[DESCRIPTION OF THE TASK]:
Pull every line holding the word "self" out of the data and copy it.

(TASK INPUTS begins)

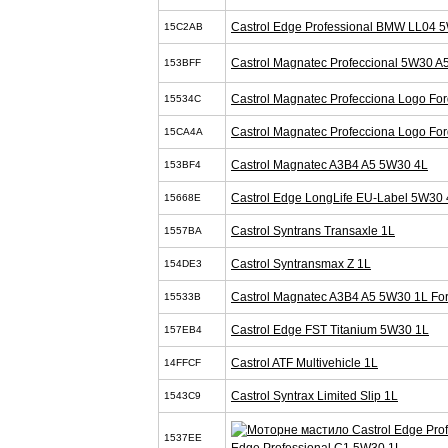
Castrol Edge Professional BMW LL04 
15C2AB
Castrol Magnatec Profeccional 5W30 A
153BFF
Castrol Magnatec Profecciona Logo Fo
15534C
Castrol Magnatec Profecciona Logo Fo
15CA4A
Castrol Magnatec A3B4 A5 5W30 4L
153BF4
Castrol Edge LongLife EU-Label 5W30 
15668E
Castrol Syntrans Transaxle 1L
1557BA
Castrol Syntransmax Z 1L
154DE3
Castrol Magnatec A3B4 A5 5W30 1L Fo
15533B
Castrol Edge FST Titanium 5W30 1L
157EB4
Castrol ATF Multivehicle 1L
14FFCF
Castrol Syntrax Limited Slip 1L
1543C9
1537EE
Edge Professional C1 5W30 1L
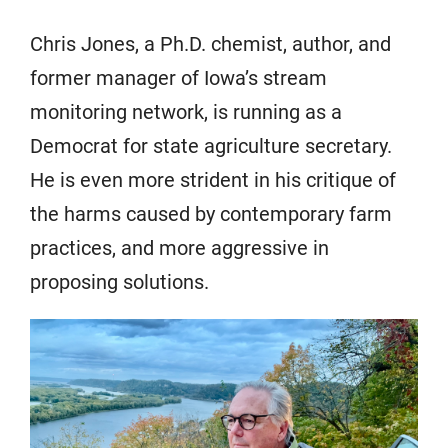
Chris Jones, a Ph.D. chemist, author, and
former manager of Iowa’s stream
monitoring network, is running as a
Democrat for state agriculture secretary.
He is even more strident in his critique of
the harms caused by contemporary farm
practices, and more aggressive in
proposing solutions.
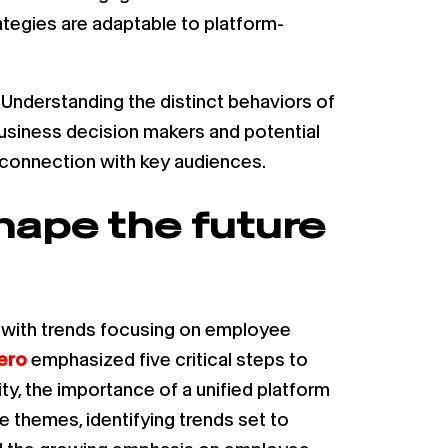
ategies are adaptable to platform-
 Understanding the distinct behaviors of
usiness decision makers and potential
d connection with key audiences.
hape the future
, with trends focusing on employee
ero
emphasized five critical steps to
ty, the importance of a unified platform
 themes, identifying trends set to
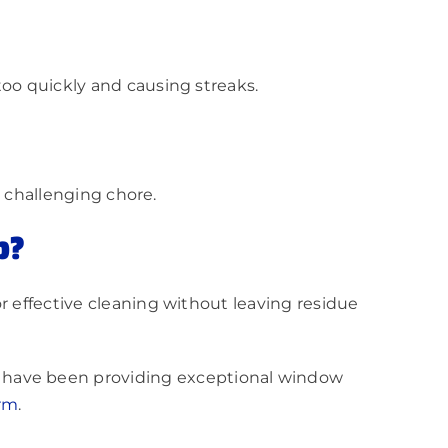
too quickly and causing streaks.
a challenging chore.
p?
r effective cleaning without leaving residue
have been providing exceptional window
orm
.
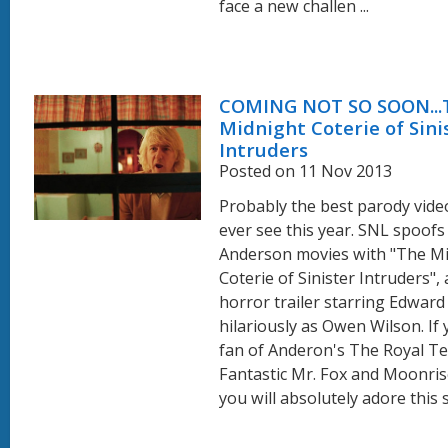
face a new challen ...
COMING NOT SO SOON...
Midnight Coterie of Sini
Intruders
Posted on 11 Nov 2013
Probably the best parody video
ever see this year. SNL spoof
Anderson movies with "The M
Coterie of Sinister Intruders",
horror trailer starring Edwar
hilariously as Owen Wilson. If 
fan of Anderon's The Royal 
Fantastic Mr. Fox and Moonri
you will absolutely adore this sh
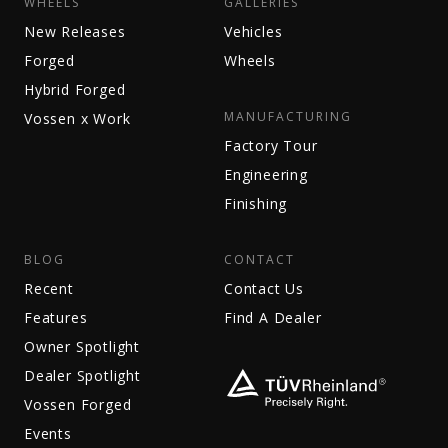
WHEELS
GALLERIES
New Releases
Vehicles
Forged
Wheels
Hybrid Forged
MANUFACTURING
Vossen x Work
Factory Tour
Engineering
Finishing
BLOG
CONTACT
Recent
Contact Us
Features
Find A Dealer
Owner Spotlight
Dealer Spotlight
Vossen Forged
Events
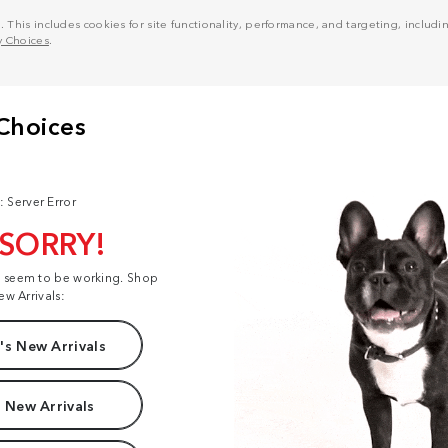
his includes cookies for site functionality, performance, and targeting, including
y Choices
.
: Server Error
 SORRY!
t seem to be working. Shop
ew Arrivals:
s New Arrivals
 New Arrivals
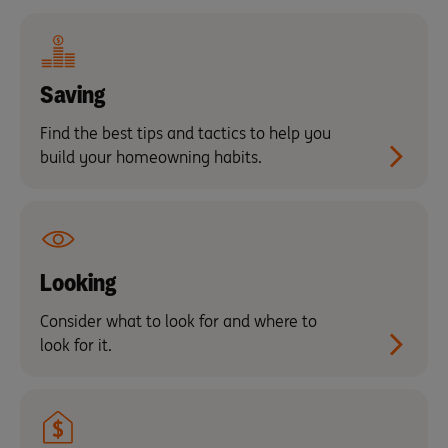
Saving
Find the best tips and tactics to help you
build your homeowning habits.
Looking
Consider what to look for and where to
look for it.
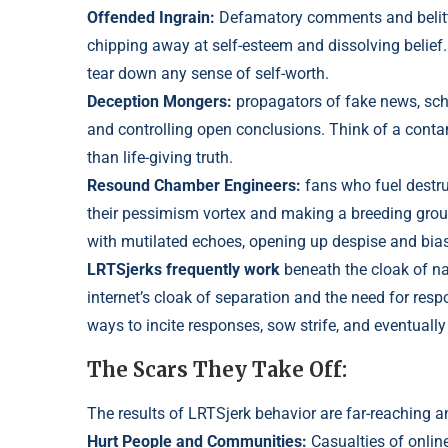
Offended Ingrain:
Defamatory comments and belitt
chipping away at self-esteem and dissolving belief
tear down any sense of self-worth.
Deception Mongers:
propagators of fake news, sch
and controlling open conclusio
ns. Think of a cont
than life-giving truth.
Resound Chamber Engineers:
fans who fuel destru
their pessimism vortex and making a breeding ground
with mutilated echoes, opening up despise and bias
LRTSjerks frequently work
beneath the cloak of n
internet’s cloak of separation and the need for respo
ways to incite responses, sow strife, and eventually
The Scars They Take Off:
The results of LRTSjerk behavior are far-reaching a
Hurt People and Communities:
Casualties of onlin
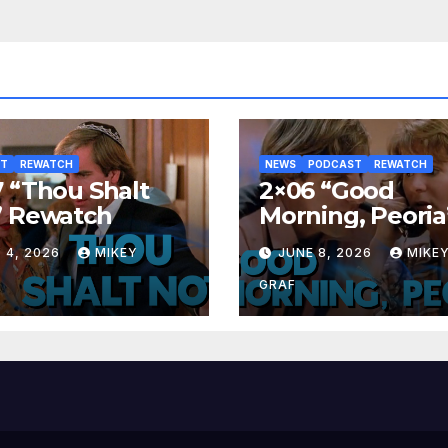
ST
REWATCH
NEWS
PODCAST
REWATCH
 “Thou Shalt
2×06 “Good
” Rewatch
Morning, Peoria
Rewatch
 4, 2026
MIKEY
JUNE 8, 2026
MIKE
GRAF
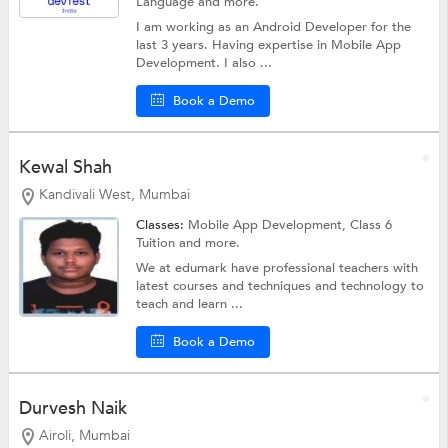
Language
and more.
I am working as an Android Developer for the
last 3 years. Having expertise in Mobile App
Development. I also ...
Book a Demo
Kewal Shah
Kandivali West, Mumbai
Classes:
Mobile App Development,
Class 6
Tuition
and more.
We at edumark have professional teachers with
latest courses and techniques and technology to
teach and learn ...
Book a Demo
Durvesh Naik
Airoli, Mumbai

(TASK INPUTS ends)

[YOUR RESPONSE]:
chipping away at self-esteem and dissolving belief
tear down any sense of self-worth.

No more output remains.